Are we commuting to disaster? Harried young housewives are seeking escape in alcohol and stolen affairs. Husbands, frantic for success, stay later and later in the city. Teenagers, their every wish too easily gratified, steal and engage in open sexual promiscuity.
Okay, this isn't that good of a book. I enjoyed it because it coined the word disturbia. The suburbs are painted as full of the new mobile culture that is walking away from traditional family and social structures and this is causing stress. This stress ends up with mental illness and other societal ills.
I agree with some of that. We have seen how isolation can cause or exacerbate mental issues.
The cases are a little lurid and feel like a type of pulp fiction. It is worth it to read just the case histories. Novelists could make hay with this for years. We have seen those tropes extend out into popular culture. How real was it? I'm not sure but it does seem a bit juicy.

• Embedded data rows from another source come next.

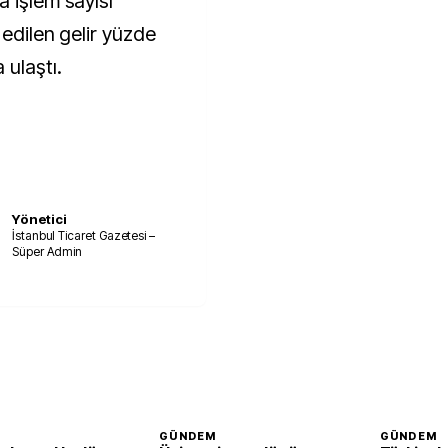
 işlem sayısı
 edilen gelir yüzde
 ulaştı.
Yönetici
İstanbul Ticaret Gazetesi –
Süper Admin
GÜNDEM
GÜNDEM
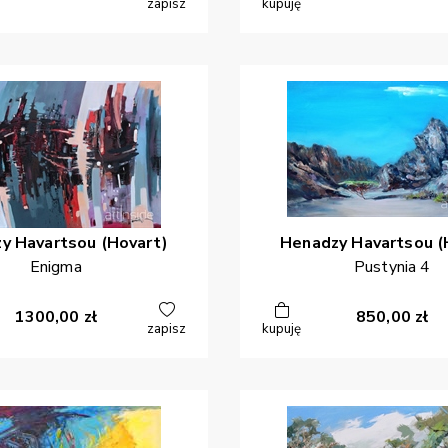
zapisz
kupuję
zy
Havartsou (Hovart)
Henadzy
Havartsou (
Enigma
Pustynia 4
1300,00
zł
850,00
zł
zapisz
kupuję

The third draw for me was describing the boomer kids as the gimme kids. It seems like 'Okay, Boomer' wasn't that new of an idea.
Worth a read if you are interested in seeing recent history for a different perspective and seeing how sixty years can change the way we talk about things.
It was set in Bergen County but really, could have been anywhere.
Common threads in the book: No listening to elders for advice, not being prepared for major life changes, not being able to accommodate to living in a different culture.
Liked it so much, I am reading it a second time! Dated but very true.
This is a popularized psychological study of suburban living from the early 1960s, a collection of case histories and statistical analyses of Bergen County, NJ in the 1950s. Ever since Freud psychiatric case studies have been a form of story-telling that borders on fiction, having names and circumstances modified to conceal identities, and being used to give “a local habitation and name” to broader concepts. Each of the case histories give a brief, but fairly detailed summary of a suburban family’s background and social and economic situation. The stresses that arise from some combination of background and current circumstances cause a crisis, mental, physical, or legal, in one of the family members; this crisis is obviously a message to the family and, by implication the reader, that “you must change your life”. Unlike most respectable fiction, however, the book goes on in its second half to spell out exactly how these people, and, again, the reader, need to change their lives to fit into and thrive within the "mobile society" that dominates midcentury America. The authors' classification of people as "producers" and "freeloaders" smacks a bit of Ayn Rand, though they would probably admit a wider range of citizens into the former category, even including, perhaps, politicians. Rather than celebrating individualism, which Ms. Rand claimed to do, and which most character-based fiction does even, or perhaps especially, when depicting its failures and outcasts, the tendency of the prescriptions is to encourage a broad conformity among suburbanites, allowing for enough functional diversity to remodel their "Disturbia" (as they all too often refer to their subject) into a happy hive of busy bees.